Students can sign in via Facebook, and access a wealth of audio and video courses on Udemy’s new app. You can learn anything from professionally relevant tools, like Excel and Adobe Photoshop, to foreign languages. On the app, you can sync courses from web to mobile, and access content in limited bandwidth areas.
The experience is designed to be similar to the web, but it’s optimized for mobile. The company has already rolled out a version of its app for iOS, which has received primarily positive reviews from learners.
Udemy offers some 10,000 courses on its web, tablet and mobile platforms. Among the most popular are its computer programming courses, which is not surprising given the surging demand for technical skills.
What’s unique about Udemy is its focus on professionals. While rivals like Coursera have focused on enlisting lecturers from top colleges like Harvard and Stanford to teach college-level students, Udemy has excelled at professional and corporate training. The strategy seems to be working. According to a news release, the company now boasts 1.5 million students and 6,000 instructors from around the world.
One of the biggest challenges for massive open online education providers — often dubbed the “MOOCs” by the press — is that students sign up for courses, but rarely finish them.
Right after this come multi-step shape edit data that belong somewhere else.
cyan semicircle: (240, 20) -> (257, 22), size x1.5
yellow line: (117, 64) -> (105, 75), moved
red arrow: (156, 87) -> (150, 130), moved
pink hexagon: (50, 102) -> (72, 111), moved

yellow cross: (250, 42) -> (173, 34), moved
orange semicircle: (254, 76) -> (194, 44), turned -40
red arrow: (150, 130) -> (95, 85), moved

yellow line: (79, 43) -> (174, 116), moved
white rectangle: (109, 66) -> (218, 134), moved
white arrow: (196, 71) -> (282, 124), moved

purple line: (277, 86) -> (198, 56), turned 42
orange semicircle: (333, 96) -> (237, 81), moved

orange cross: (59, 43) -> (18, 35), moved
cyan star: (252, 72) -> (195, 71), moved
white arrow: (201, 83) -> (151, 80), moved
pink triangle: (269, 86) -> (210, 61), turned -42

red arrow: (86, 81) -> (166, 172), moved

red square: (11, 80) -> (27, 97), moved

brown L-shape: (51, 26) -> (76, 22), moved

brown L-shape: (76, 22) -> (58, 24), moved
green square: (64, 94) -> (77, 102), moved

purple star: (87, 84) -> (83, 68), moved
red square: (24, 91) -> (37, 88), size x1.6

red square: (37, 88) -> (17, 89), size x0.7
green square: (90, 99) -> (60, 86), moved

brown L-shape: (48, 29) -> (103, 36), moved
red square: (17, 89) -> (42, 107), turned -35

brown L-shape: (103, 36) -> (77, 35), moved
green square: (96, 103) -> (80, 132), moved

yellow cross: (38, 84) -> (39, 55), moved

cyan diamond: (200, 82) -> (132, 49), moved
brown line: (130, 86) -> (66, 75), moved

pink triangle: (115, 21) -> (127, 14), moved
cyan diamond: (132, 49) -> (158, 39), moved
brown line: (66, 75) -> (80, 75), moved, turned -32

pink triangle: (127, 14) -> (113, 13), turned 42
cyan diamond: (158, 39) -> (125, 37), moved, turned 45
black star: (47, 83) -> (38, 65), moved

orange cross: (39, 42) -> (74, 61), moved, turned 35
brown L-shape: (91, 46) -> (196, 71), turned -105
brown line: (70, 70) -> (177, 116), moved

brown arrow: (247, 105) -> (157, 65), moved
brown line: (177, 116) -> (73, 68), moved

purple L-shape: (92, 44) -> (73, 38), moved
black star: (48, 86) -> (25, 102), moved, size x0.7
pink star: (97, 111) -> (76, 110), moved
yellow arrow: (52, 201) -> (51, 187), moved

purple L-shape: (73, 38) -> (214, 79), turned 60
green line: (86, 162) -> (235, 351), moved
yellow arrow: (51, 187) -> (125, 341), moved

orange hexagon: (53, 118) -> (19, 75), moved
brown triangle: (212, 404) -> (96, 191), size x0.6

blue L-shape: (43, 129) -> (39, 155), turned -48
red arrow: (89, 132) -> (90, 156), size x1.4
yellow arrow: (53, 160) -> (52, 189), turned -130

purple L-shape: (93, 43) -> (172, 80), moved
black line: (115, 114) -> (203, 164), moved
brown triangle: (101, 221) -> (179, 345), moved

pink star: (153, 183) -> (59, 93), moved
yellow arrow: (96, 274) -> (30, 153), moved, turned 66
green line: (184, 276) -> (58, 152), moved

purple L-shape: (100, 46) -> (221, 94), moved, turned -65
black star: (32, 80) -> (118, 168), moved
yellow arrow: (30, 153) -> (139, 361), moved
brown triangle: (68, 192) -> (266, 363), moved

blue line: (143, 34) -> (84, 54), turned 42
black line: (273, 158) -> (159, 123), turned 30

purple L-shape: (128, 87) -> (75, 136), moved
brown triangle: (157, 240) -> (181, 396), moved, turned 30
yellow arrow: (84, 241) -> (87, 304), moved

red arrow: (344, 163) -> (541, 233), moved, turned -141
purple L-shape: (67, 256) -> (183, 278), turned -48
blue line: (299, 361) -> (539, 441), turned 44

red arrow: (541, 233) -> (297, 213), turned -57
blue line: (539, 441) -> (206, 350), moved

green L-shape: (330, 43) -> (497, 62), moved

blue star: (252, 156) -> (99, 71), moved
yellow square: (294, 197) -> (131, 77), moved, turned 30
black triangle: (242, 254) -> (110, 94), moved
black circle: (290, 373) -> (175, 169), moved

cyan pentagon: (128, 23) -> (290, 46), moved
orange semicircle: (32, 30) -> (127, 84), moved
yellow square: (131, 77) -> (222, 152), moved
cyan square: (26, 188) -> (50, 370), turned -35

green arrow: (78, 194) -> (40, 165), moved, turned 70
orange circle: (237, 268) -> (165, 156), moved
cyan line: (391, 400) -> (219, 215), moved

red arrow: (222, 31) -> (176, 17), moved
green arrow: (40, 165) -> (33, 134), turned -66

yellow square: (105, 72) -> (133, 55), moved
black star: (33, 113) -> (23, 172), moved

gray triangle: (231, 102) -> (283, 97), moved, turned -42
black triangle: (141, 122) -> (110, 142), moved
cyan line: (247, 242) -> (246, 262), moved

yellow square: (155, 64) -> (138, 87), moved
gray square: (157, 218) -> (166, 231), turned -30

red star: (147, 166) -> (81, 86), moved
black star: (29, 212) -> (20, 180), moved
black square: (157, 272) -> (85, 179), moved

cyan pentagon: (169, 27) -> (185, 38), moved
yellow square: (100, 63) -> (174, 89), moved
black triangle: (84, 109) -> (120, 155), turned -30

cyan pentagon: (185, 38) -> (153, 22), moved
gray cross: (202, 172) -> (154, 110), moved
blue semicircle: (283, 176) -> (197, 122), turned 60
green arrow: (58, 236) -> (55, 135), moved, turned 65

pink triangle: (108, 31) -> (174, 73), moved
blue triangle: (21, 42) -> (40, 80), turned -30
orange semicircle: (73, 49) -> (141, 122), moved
Udemy is tackling this problem by working with employers. Chief operating officer Dennis Yang said in a recent interview that companies will start providing “branded recognition” for workers that pass one of its corporate development courses. The hope is that employees will earn promotions and salary boosts by picking up new skills from Udemy, and continue to enroll in its online courses.
San Francisco-based Udemy was founded in 2010 and has raised $16 million in venture financing.